"Mana antek-antek lu?" Kata Galih. Koko dkk sih enak meskipun kaget ekspresi mereka tidak akan terekspos di depan si korban. Nah ini, Mahendra yang di depan Galih jelas terlonjak kaget. Kok Galih tiba-tiba mengigau tentang rencana mereka?!
"Antek apaan?" Tanya Mahendra, mencoba ketus untuk menutupi rasa gugupnya. Kedoknya telah terbongkar.
Koko dkk akhirnya mengaku kalah. Mereka keluar dari persembunyian dengan lesu.
Mahendra menepuk jidatnya, "dasar tolol." Ucapnya ke arah mereka bertiga.
"Kok lo bisa tau?" Koko langsung to the point.
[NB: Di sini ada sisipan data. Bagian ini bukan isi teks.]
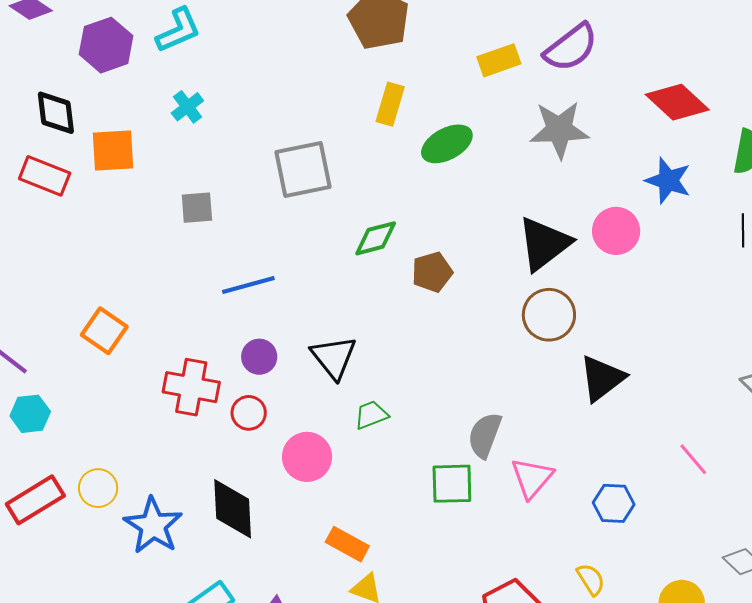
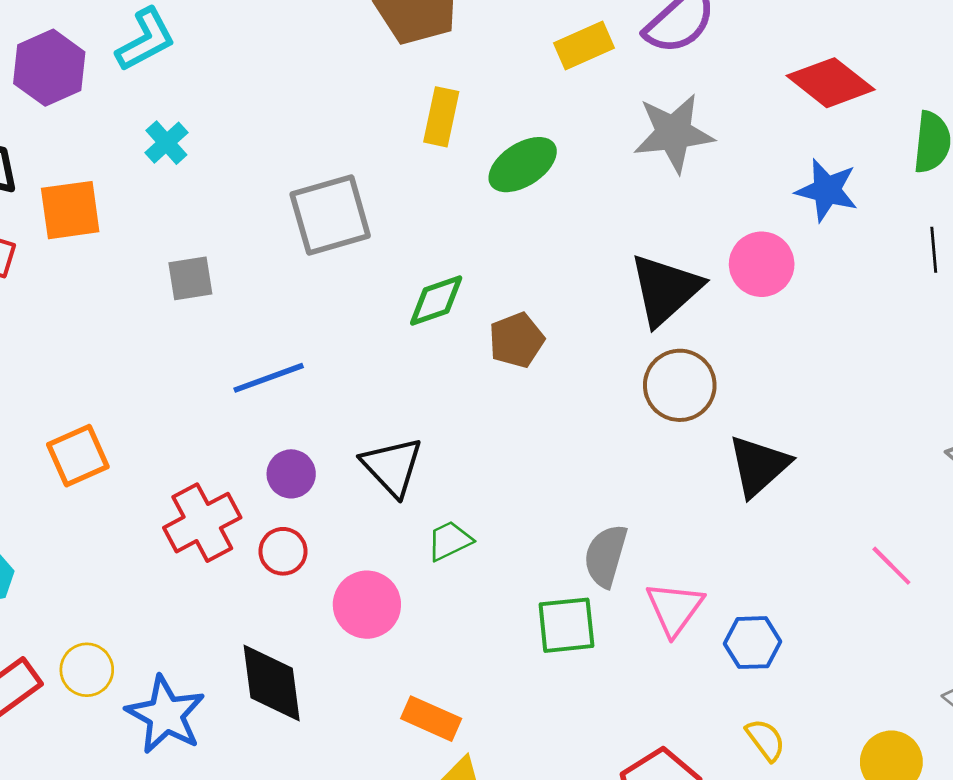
orange square: (104, 331) -> (78, 456), turned 36
red cross: (191, 387) -> (202, 523), turned -34
blue hexagon: (614, 503) -> (752, 643), moved

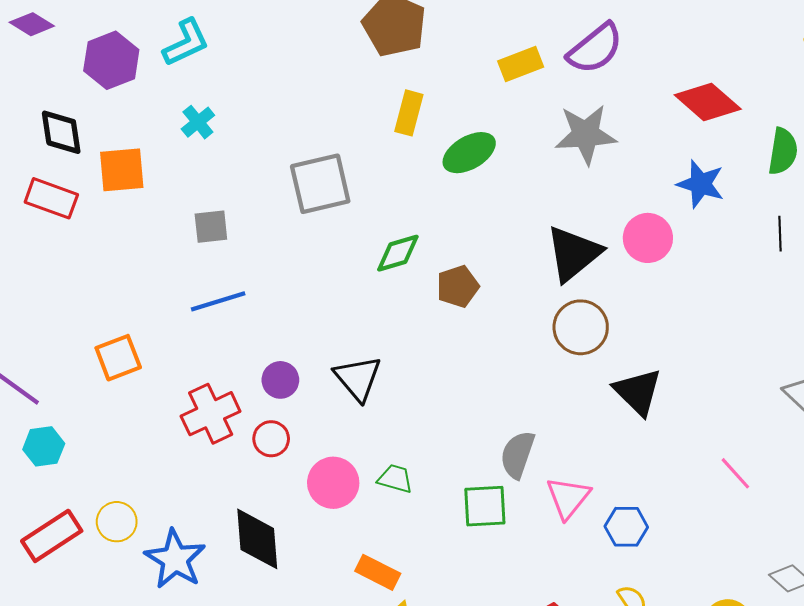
blue line: (269, 378) -> (218, 301), moved
black triangle: (759, 466) -> (638, 392), turned -36
green trapezoid: (450, 541) -> (395, 479), moved, turned 39

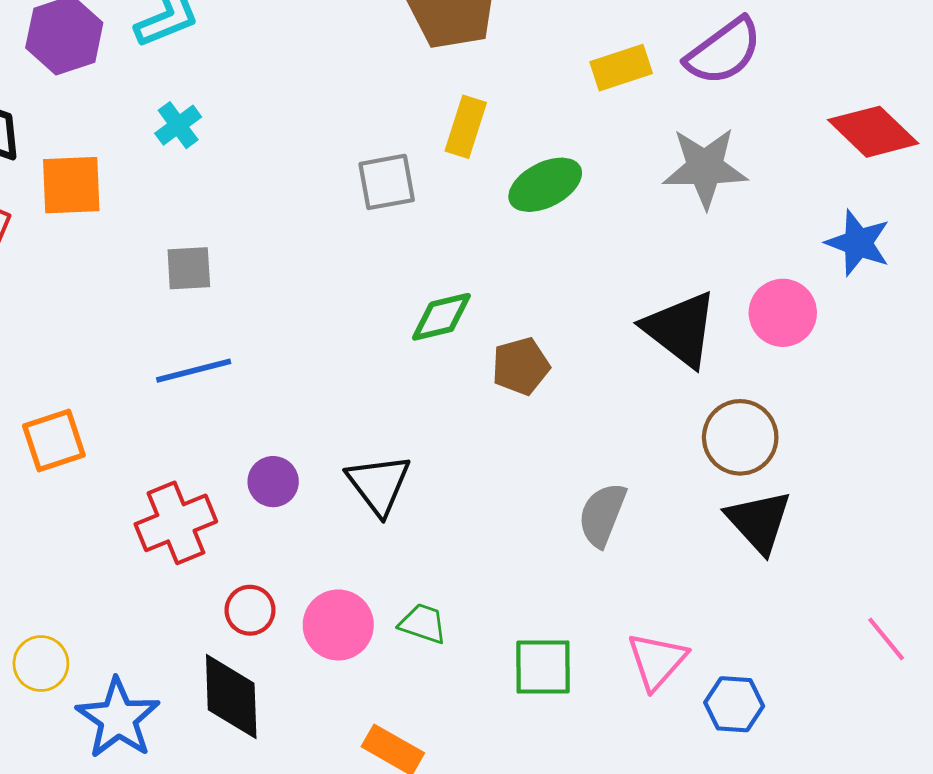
gray square: (320, 184) -> (387, 182), moved, size x0.7
black triangle: (573, 254) -> (680, 329), turned -46
brown circle: (581, 327) -> (740, 437), moved
red circle: (271, 439) -> (250, 610), moved
gray semicircle: (517, 455) -> (602, 515), moved

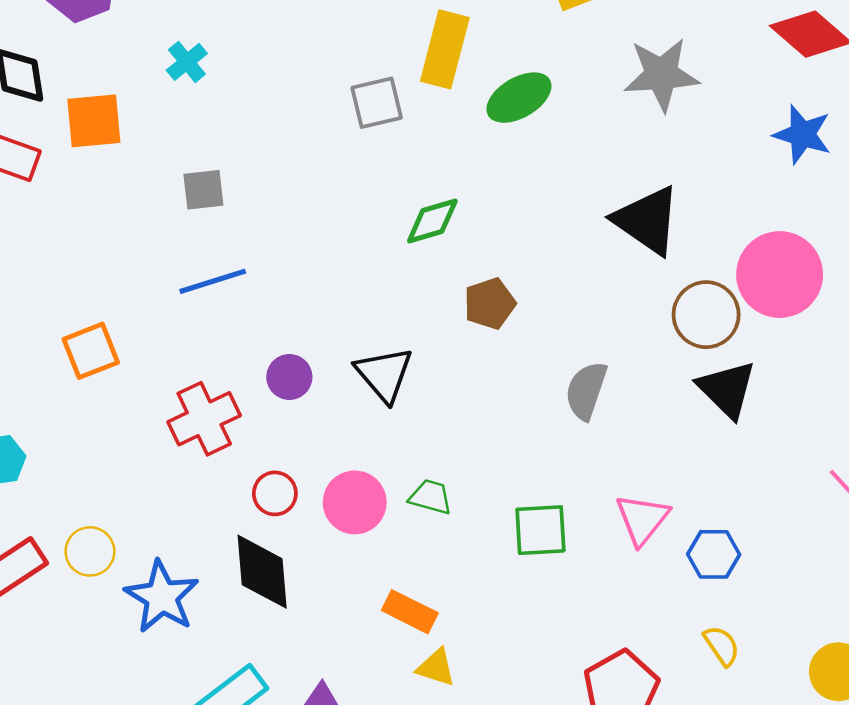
yellow rectangle: (466, 127) -> (445, 49), size x1.4
pink circle: (783, 313) -> (780, 275), moved, size x1.4
brown pentagon: (521, 366) -> (490, 304), moved

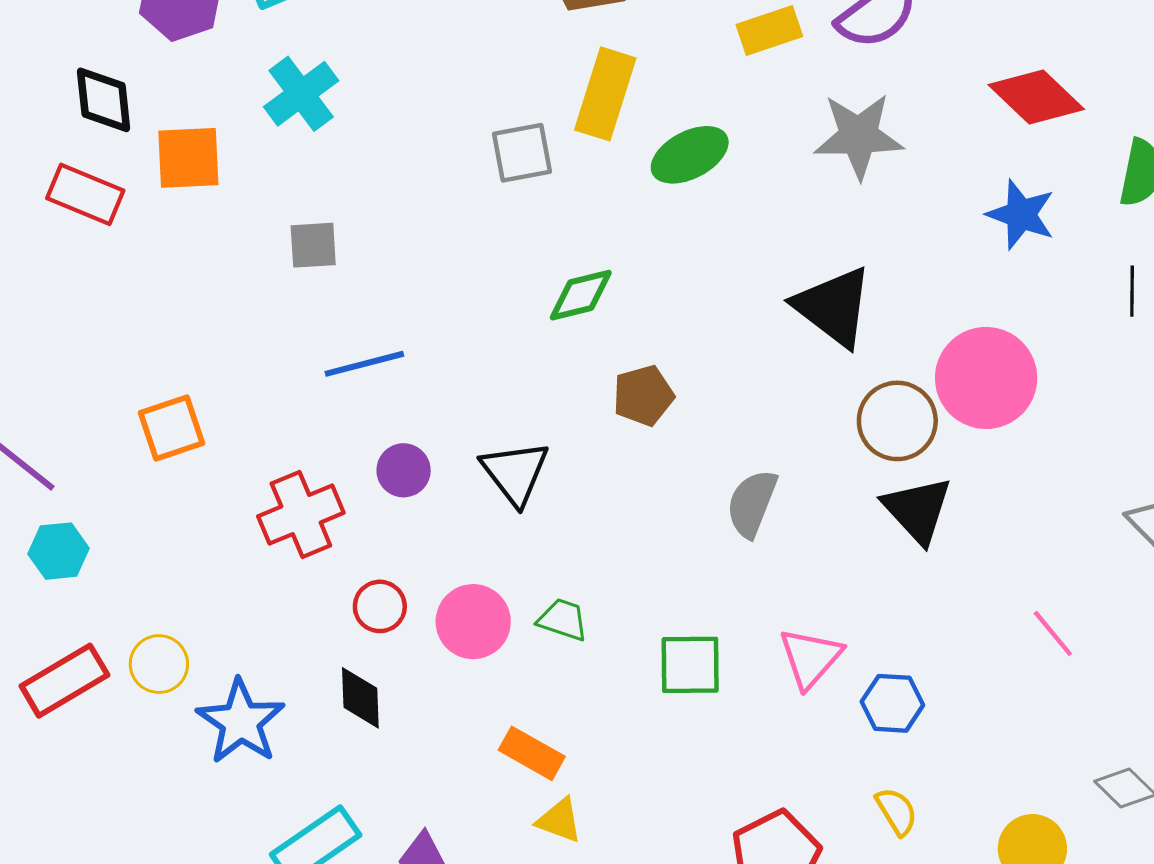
cyan cross: (187, 62) -> (301, 94), size x1.5
blue line: (213, 281) -> (364, 364), moved
black diamond: (262, 572) -> (360, 698), size x0.7

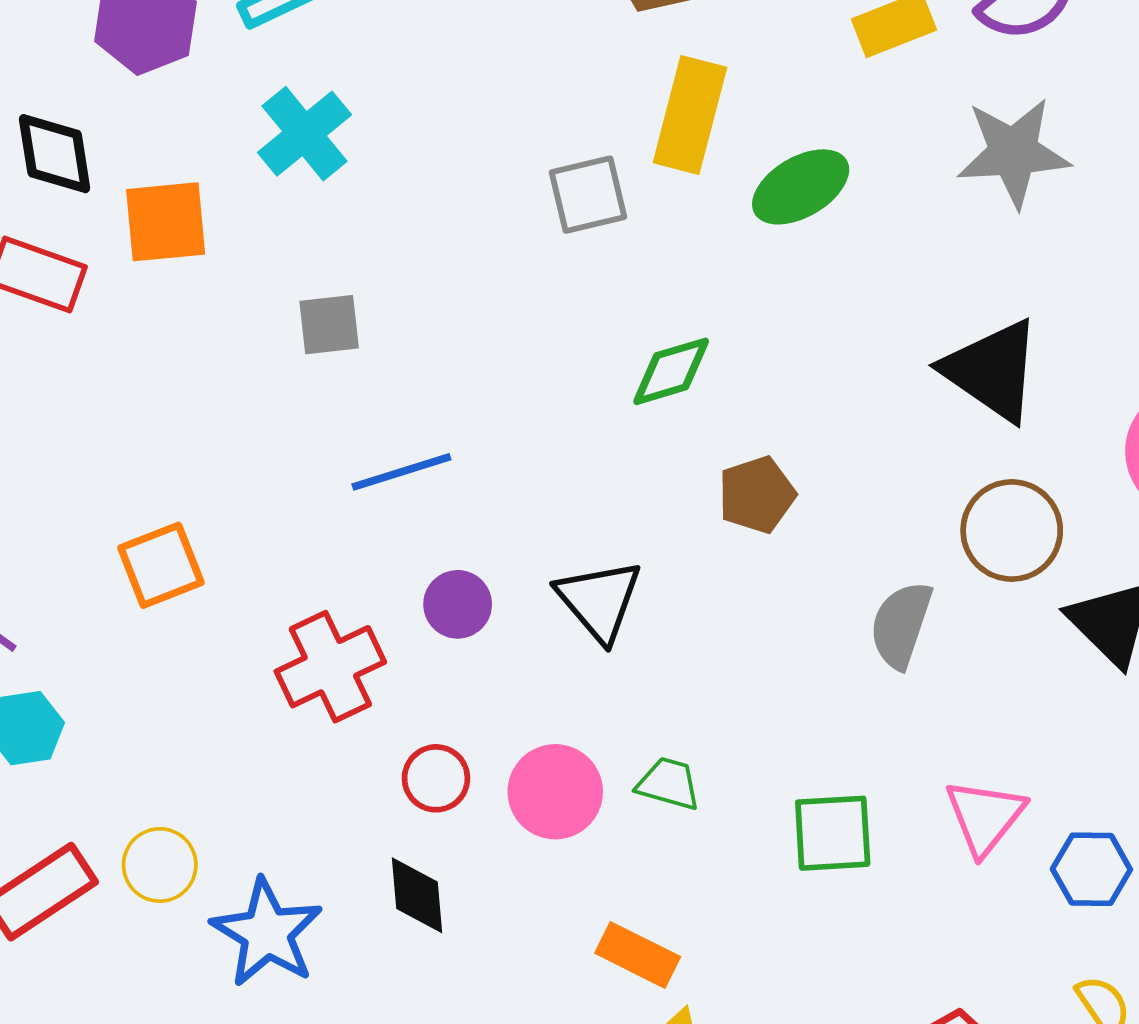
brown circle: (897, 421) -> (1012, 531), moved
"Gampang." Ucap Galih mengejek, "tiga sandal jelek di depan pintu, lemari yang mencurigakan, permintaan lu buat dateng, dan Mahendra yang jablay." Dia tertawa, sendiri. Membuat empat orang di sekitarnya bingung, dia gila atau emang kurang waras sejak lahir?
"Maksud lo?" Arif ganti bicara.
"Dasar goblok." Galih geleng-geleng kepala tidak percaya. "Di depan kamar lu--Mah--ada rak sepatu. Semuanya tertata rapi, termasuk sandal jepit sol tipis yang gue asumsikan sering lo pakai di rumah. Kesimpulannya, lu orang yang rapi. Tapi kenapa orang yang rapi tiba-tiba punya tiga sandal jelek dengan warna gelap yang nangkring sembarangan di depan pintu? Kan aneh. Lagian, gue pikir style lo adalah warna cerah; sepatu merah, putih, hijau, dan sandal biru."
Melihat lagak Galih, baik Koko dkk atau Mahendra sendiri, merasa seolah dia sedang mendikte empat anak kecil yang gobloknya minta ampun. Mereka juga baru paham kalau prank yang mereka rencanakan ternyata menyimpan banyak celah.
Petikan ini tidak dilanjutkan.